### WORK INSTRUCTION
Please copy every line of the data in which the string "sürücüsü" appears.
=== EXERCISE MATERIALS ===
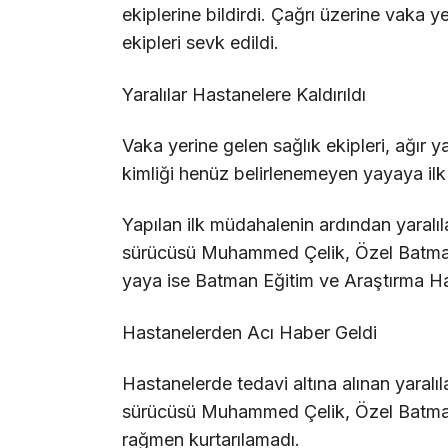
ekiplerine bildirdi. Çağrı üzerine vaka ye
ekipleri sevk edildi.
Yaralılar Hastanelere Kaldırıldı
Vaka yerine gelen sağlık ekipleri, ağır
kimliği henüz belirlenemeyen yayaya ilk
Yapılan ilk müdahalenin ardından yaralıl
sürücüsü Muhammed Çelik, Özel Batman
yaya ise Batman Eğitim ve Araştırma Ha
Hastanelerden Acı Haber Geldi
Hastanelerde tedavi altına alınan yaralı
sürücüsü Muhammed Çelik, Özel Batma
rağmen kurtarılamadı.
===
### EXERCISE RESULT
sürücüsü Muhammed Çelik, Özel Batman
sürücüsü Muhammed Çelik, Özel Batma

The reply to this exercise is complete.